Reconnections! Health Books International (formerly known as TALC)
It was wonderful to meet Madeleine Bates and her team this week and to find out about the newly branded organisation Health Books International (HBI). HBI was originally called Teaching-aids at Low Cost (TALC) and very well known among health professionals overseas. As an organisation originally founded by David Morley (who also founded Child-to-Child), we have common roots but found much more in common, in particular how to best serve the poorest people in the world access the best, up-to-date and accurate health information. HBI is enthusiastic to list our free resources on their website and help us find new networks to get more people knowing about them.
Here are some extracts from their website. Go over and visit them to view their amazing collection!

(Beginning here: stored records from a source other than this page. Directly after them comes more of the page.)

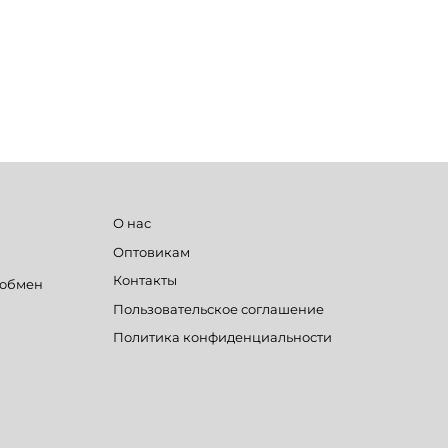
О нас
Оптовикам
Контакты
 обмен
Пользовательское соглашение
Политика конфиденциальности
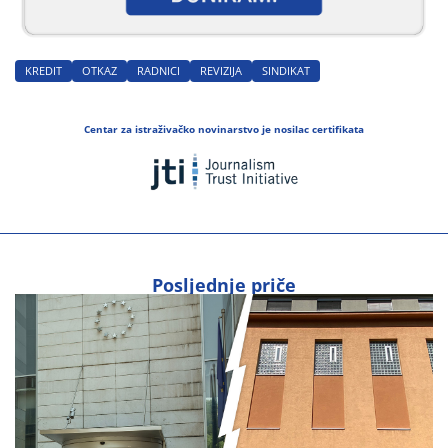
KREDIT
OTKAZ
RADNICI
REVIZIJA
SINDIKAT
Centar za istraživačko novinarstvo je nosilac certifikata
Posljednje priče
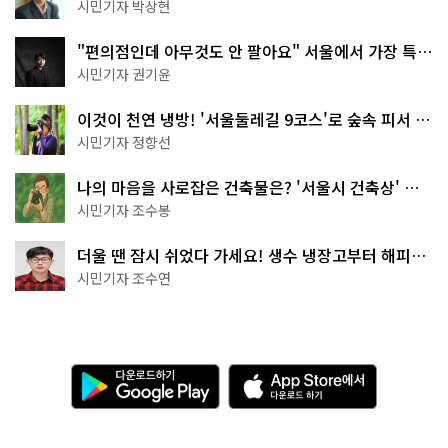
서울둘레길 15코스
시민기자 박상현
"편의점인데 아무것도 안 팔아요" 서울에서 가장 특별
한 편의점의 정체
시민기자 권기윤
이것이 천연 냉방! '서울둘레길 9코스'로 숲속 피서 떠
나볼까
시민기자 정향선
나의 마음을 사로잡은 건축물은? '서울시 건축상' 수
상작 공개!
시민기자 조수봉
더울 땐 잠시 쉬었다 가세요! 생수 냉장고부터 해피소
·무더위쉼터까지
시민기자 조수연
다
A
운
p
로
p
드
S
하
t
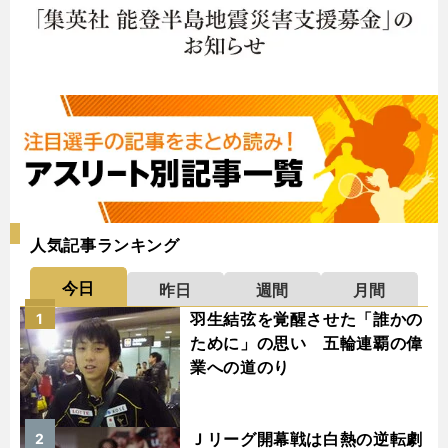
人気記事ランキング
今日
昨日
週間
月間
羽生結弦を覚醒させた「誰かの
1
ために」の思い 五輪連覇の偉
業への道のり
Ｊリーグ開幕戦は白熱の逆転劇
2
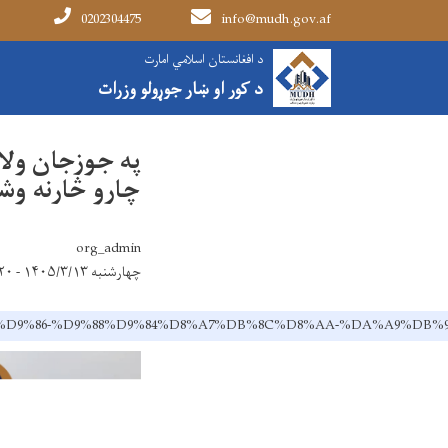
0202304475
info@mudh.gov.af
Main navigation
د افغانستان اسلامي امارت
کور
NEWS
په جوزجان ولایت کې د مخابراتو
د کور او ښار جوړولو وزرات
په جوزجان ولا
چارو څارنه وش
org_admin
چهارشنبه ۱۴۰۵/۳/۱۳ - ۹:۲۰
D8%A7%D9%86-%D9%88%D9%84%D8%A7%DB%8C%D8%AA-%DA%A9%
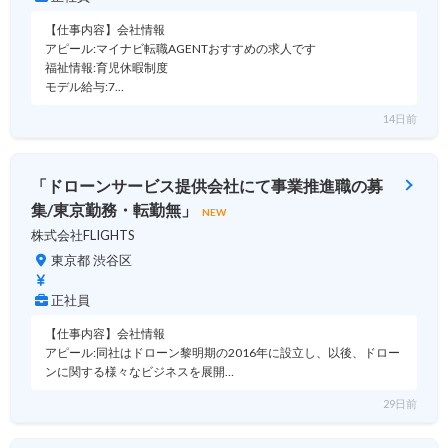
【仕事内容】会社情報
アピール:マイナビ転職AGENTおすすめの求人です
福祉情報:育児休暇制度
モデル給与:7…
14日前
「ドローンサービス提供会社にて事業推進職の募
集/東京勤務・転勤無」
NEW
株式会社FLIGHTS
東京都 渋谷区
正社員
【仕事内容】会社情報
アピール:同社はドローン黎明期の2016年に設立し、以後、ドロー
ンに関する様々なビジネスを展開…
29日前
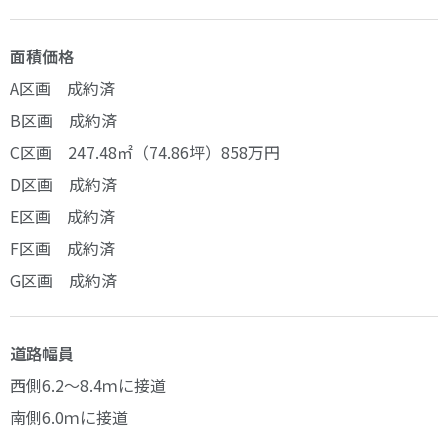
面積価格
A区画 成約済
B区画 成約済
C区画 247.48㎡（74.86坪）858万円
D区画 成約済
E区画 成約済
F区画 成約済
G区画 成約済
道路幅員
西側6.2～8.4ｍに接道
南側6.0ｍに接道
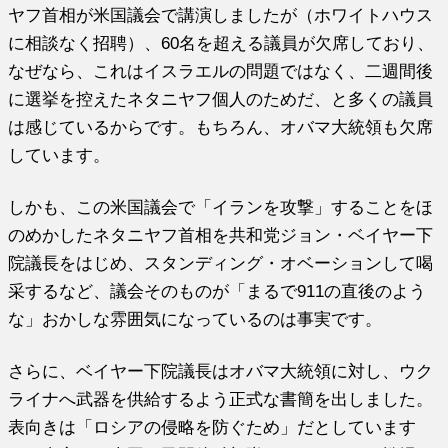
ヤフ首相が米国議会で講演しましたが（ホワイトハウス
に相談なく招聘）、60名を超える議員が欠席しており、
なぜなら、これはイスラエルの問題ではなく、二週間後
に選挙を控えたネタニヤフ個人のためだ、と多くの議員
は感じているからです。もちろん、オバマ大統領も欠席
しています。
しかも、この米国議会で「イランを攻撃」することをほ
のめかしたネタニヤフ首相を共和党ジョン・ベイヤー下
院議長をはじめ、スタンディング・オベーションして喝
采するなど、議会そのものが「まるで911の直後のよう
な」おかしな雰囲気になっているのは事実です。
さらに、ベイヤー下院議長はオバマ大統領に対し、ウク
ライナへ武器を供給するよう正式な書簡を出しました。
表向きは「ロシアの侵略を防ぐため」だとしています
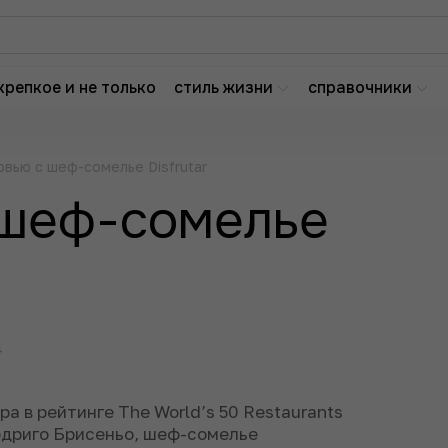
крепкое и не только
стиль жизни
справочники
вью с шеф-сомелье Disfrutar
 шеф-сомелье
4
ра в рейтинге The World’s 50 Restaurants
одриго Брисеньо, шеф-сомелье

Health Books International (HBI) is a UK-registered charity run on a not-for-profit basis. It is solving the problem that Health workers in low income countries do not always have access to up-to-date health and medical information to help them diagnose and treat their patients. HBI offer a practical, highly-effective response to a lack of access to information by sourcing, producing and distributing practical and accessible health information designed for use where resources are limited. HBI listed materials are clearly written, well-illustrated and relevant to the conditions in which many health workers operate – with limited access to electricity and reliable internet connections, sophisticated equipment or drugs for treatment.
Originally called Teaching-aids at Low Cost (TALC), HBI was founded in 1965 by Professor David Morley CBE MD FCRP, in response to requests from overseas students for teaching books and equipment to use in their own countries. David Morley began his medical career as an undergraduate in Cambridge and then at St Thomas’ Hospital, London.
He worked first at the London School of Hygiene and Tropical Medicine and then the Institute of Child Health setting up the tropical child health unit and ran courses for senior paediatricians and nurses from developing countries. This unit formed the basis for the present Centre for International Health and Development. Prof Morley joined with colleagues at the Institute of Education to form Child-to-Child, a global network for activities for children to improve their own health.
Initially, TALC focussed on sending out transparencies. Demand grew and the charity expanded into distributing books and teaching-aids and accessories. Since then, TALC has continued to grow and has distributed millions of books, slides and accessories relating to health and community issues to thousands of health workers throughout the developing world.
Prof Morley’s legacy is improved health for many worldwide.